Extracted page text data -
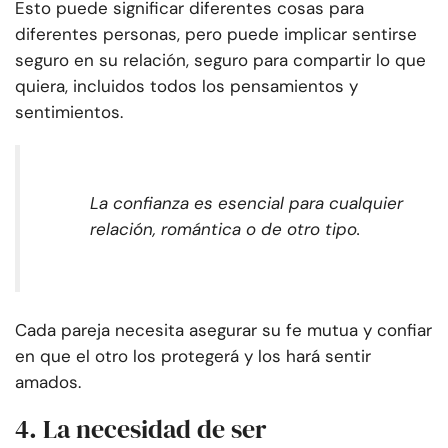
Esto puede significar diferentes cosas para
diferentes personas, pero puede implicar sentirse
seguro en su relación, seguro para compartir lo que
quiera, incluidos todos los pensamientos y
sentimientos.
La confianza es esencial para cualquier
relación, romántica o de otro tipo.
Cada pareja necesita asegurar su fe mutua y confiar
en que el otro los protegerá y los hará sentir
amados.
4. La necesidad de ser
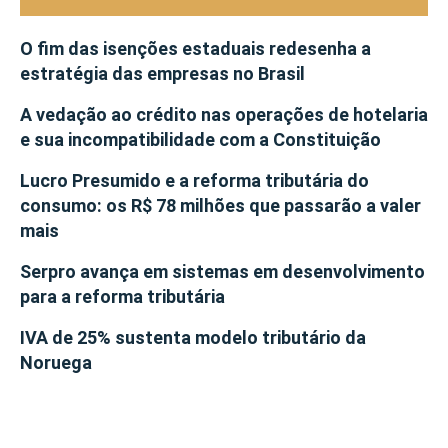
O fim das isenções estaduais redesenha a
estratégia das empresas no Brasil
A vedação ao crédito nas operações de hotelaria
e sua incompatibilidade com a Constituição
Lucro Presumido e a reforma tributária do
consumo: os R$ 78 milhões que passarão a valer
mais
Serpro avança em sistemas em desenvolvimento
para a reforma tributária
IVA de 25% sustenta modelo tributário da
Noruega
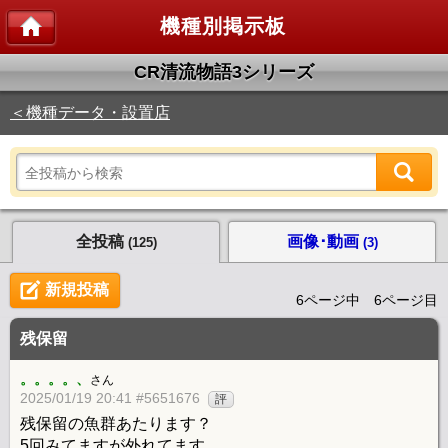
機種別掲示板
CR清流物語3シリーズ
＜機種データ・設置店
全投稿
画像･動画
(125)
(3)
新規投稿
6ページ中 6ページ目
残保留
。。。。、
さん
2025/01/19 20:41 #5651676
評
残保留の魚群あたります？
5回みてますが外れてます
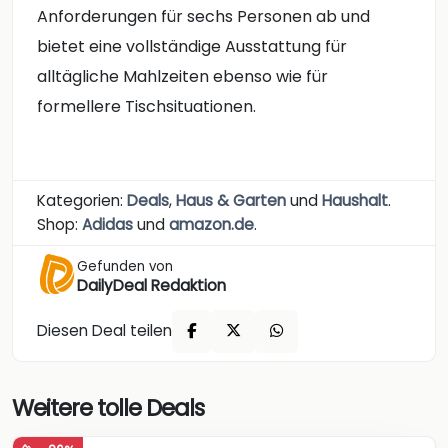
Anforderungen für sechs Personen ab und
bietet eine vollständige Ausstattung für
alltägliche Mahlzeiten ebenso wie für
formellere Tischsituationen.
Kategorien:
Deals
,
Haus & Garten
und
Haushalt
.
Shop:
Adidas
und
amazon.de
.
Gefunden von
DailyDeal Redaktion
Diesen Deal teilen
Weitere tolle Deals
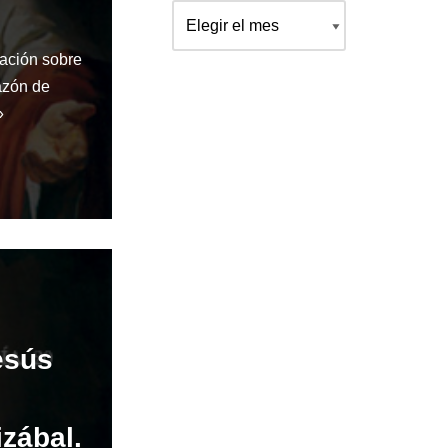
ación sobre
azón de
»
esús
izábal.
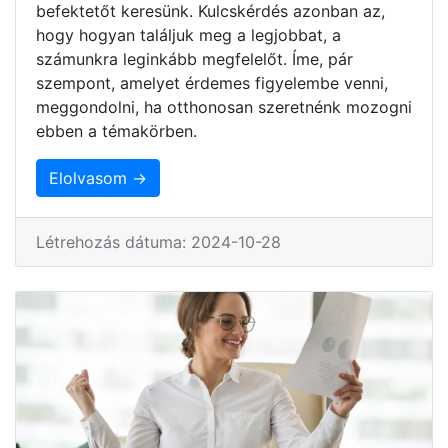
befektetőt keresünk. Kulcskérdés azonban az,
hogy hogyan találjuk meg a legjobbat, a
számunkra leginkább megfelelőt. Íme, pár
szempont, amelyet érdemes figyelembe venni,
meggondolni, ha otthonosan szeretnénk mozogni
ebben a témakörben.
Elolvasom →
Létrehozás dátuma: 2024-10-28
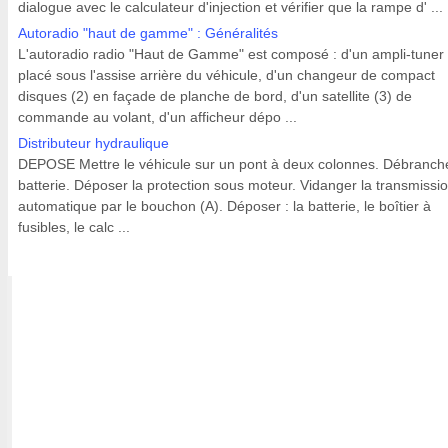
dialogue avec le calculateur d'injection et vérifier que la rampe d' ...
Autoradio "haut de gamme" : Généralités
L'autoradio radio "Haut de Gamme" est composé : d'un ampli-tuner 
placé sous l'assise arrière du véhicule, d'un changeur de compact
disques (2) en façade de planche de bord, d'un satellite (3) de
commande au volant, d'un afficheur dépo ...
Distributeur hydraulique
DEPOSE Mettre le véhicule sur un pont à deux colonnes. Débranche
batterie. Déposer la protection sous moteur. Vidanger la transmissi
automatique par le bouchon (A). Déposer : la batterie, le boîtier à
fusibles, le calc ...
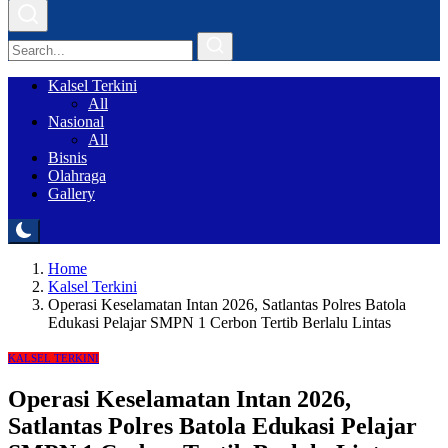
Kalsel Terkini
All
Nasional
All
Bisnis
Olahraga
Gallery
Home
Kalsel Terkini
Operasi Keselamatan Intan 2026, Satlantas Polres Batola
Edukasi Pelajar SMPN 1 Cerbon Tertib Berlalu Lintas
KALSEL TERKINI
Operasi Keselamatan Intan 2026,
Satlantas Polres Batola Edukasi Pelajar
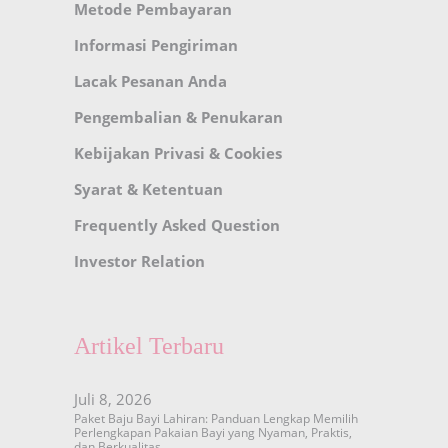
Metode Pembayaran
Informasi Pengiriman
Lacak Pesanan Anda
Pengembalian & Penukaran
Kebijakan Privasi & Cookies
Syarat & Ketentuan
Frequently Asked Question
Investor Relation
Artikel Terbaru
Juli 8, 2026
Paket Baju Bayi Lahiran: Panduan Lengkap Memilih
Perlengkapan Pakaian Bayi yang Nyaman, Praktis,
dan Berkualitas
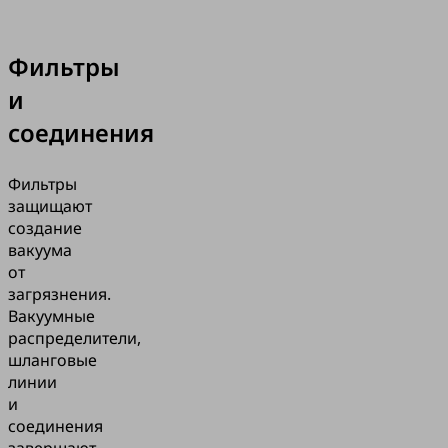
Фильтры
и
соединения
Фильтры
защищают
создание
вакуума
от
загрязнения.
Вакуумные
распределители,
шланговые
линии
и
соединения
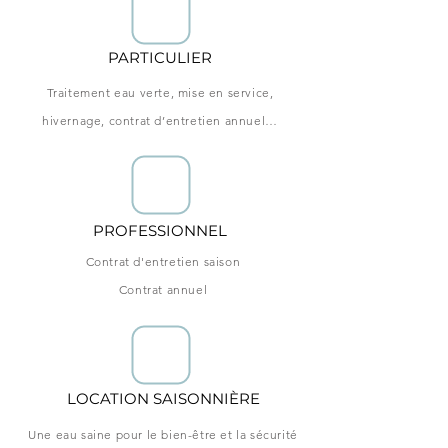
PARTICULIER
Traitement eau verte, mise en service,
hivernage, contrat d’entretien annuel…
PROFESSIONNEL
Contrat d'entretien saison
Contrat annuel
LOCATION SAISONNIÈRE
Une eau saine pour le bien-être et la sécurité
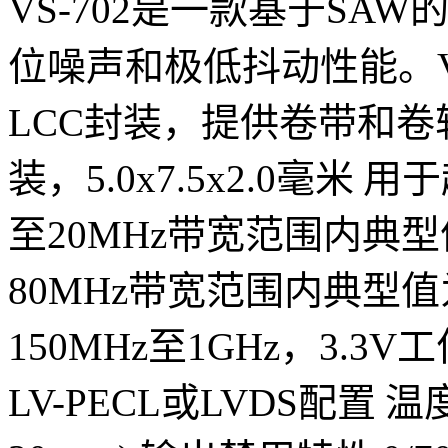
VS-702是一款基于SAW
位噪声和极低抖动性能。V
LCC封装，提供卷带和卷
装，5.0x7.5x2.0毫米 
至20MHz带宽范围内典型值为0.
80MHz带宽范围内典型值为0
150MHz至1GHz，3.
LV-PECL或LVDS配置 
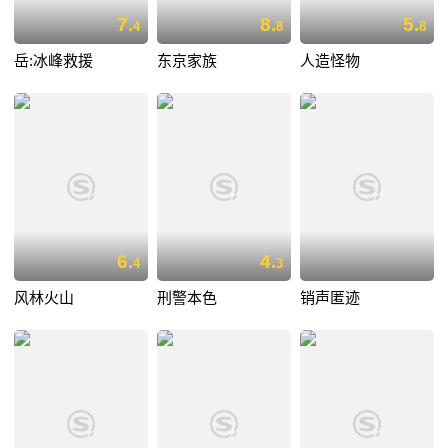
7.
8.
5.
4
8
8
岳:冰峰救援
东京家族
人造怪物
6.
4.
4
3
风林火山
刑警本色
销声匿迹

Exercise description -
Your answer must be an exact copy of the records, without the pictures.

Completed exercise -
Esto puede significar diferentes cosas para
diferentes personas, pero puede implicar sentirse
seguro en su relación, seguro para compartir lo que
quiera, incluidos todos los pensamientos y
sentimientos.
La confianza es esencial para cualquier
relación, romántica o de otro tipo.
Cada pareja necesita asegurar su fe mutua y confiar
en que el otro los protegerá y los hará sentir
amados.
4. La necesidad de ser
O fim das isenções estaduais redesenha a
estratégia das empresas no Brasil
A vedação ao crédito nas operações de hotelaria
e sua incompatibilidade com a Constituição
Lucro Presumido e a reforma tributária do
consumo: os R$ 78 milhões que passarão a valer
mais
Serpro avança em sistemas em desenvolvimento
para a reforma tributária
IVA de 25% sustenta modelo tributário da
Noruega
機種別掲示板
CR清流物語3シリーズ
＜機種データ・設置店
全投稿
画像･動画
(125)
(3)
新規投稿
6ページ中 6ページ目
残保留
。。。。、
さん
2025/01/19 20:41 #5651676
評
残保留の魚群あたります？
5回みてますが外れてます
Anforderungen für sechs Personen ab und
bietet eine vollständige Ausstattung für
alltägliche Mahlzeiten ebenso wie für
formellere Tischsituationen.
Kategorien:
Deals
,
Haus & Garten
und
Haushalt
.
Shop:
Adidas
und
amazon.de
.
Gefunden von
DailyDeal Redaktion
Diesen Deal teilen
Weitere tolle Deals
ación sobre
azón de
»
esús
izábal.
befektetőt keresünk. Kulcskérdés azonban az,
hogy hogyan találjuk meg a legjobbat, a
számunkra leginkább megfelelőt. Íme, pár
szempont, amelyet érdemes figyelembe venni,
meggondolni, ha otthonosan szeretnénk mozogni
ebben a témakörben.
Elolvasom →
Létrehozás dátuma: 2024-10-28
dialogue avec le calculateur d'injection et vérifier que la rampe d' ...
Autoradio "haut de gamme" : Généralités
L'autoradio radio "Haut de Gamme" est composé : d'un ampli-tuner 
placé sous l'assise arrière du véhicule, d'un changeur de compact
disques (2) en façade de planche de bord, d'un satellite (3) de
commande au volant, d'un afficheur dépo ...
Distributeur hydraulique
DEPOSE Mettre le véhicule sur un pont à deux colonnes. Débranche
batterie. Déposer la protection sous moteur. Vidanger la transmissi
automatique par le bouchon (A). Déposer : la batterie, le boîtier à
fusibles, le calc ...
Kalsel Terkini
All
Nasional
All
Bisnis
Olahraga
Gallery
Home
Kalsel Terkini
Operasi Keselamatan Intan 2026, Satlantas Polres Batola
Edukasi Pelajar SMPN 1 Cerbon Tertib Berlalu Lintas
KALSEL TERKINI
Operasi Keselamatan Intan 2026,
Satlantas Polres Batola Edukasi Pelajar
Metode Pembayaran
Informasi Pengiriman
Lacak Pesanan Anda
Pengembalian & Penukaran
Kebijakan Privasi & Cookies
Syarat & Ketentuan
Frequently Asked Question
Investor Relation
Artikel Terbaru
Juli 8, 2026
Paket Baju Bayi Lahiran: Panduan Lengkap Memilih
Perlengkapan Pakaian Bayi yang Nyaman, Praktis,
dan Berkualitas
Фильтры
и
соединения
Фильтры
защищают
создание
вакуума
от
загрязнения.
Вакуумные
распределители,
шланговые
линии
и
соединения
PARTICULIER
Traitement eau verte, mise en service,
hivernage, contrat d’entretien annuel…
PROFESSIONNEL
Contrat d'entretien saison
Contrat annuel
LOCATION SAISONNIÈRE
Une eau saine pour le bien-être et la sécurité
VS-702是一款基于SAW
位噪声和极低抖动性能。V
LCC封装，提供卷带和卷
装，5.0x7.5x2.0毫米 
至20MHz带宽范围内典型值为0.
80MHz带宽范围内典型值为0
150MHz至1GHz，3.
LV-PECL或LVDS配置 
7.
8.
5.
4
8
8
岳:冰峰救援
东京家族
人造怪物
6.
4.
4
3
风林火山
刑警本色
销声匿迹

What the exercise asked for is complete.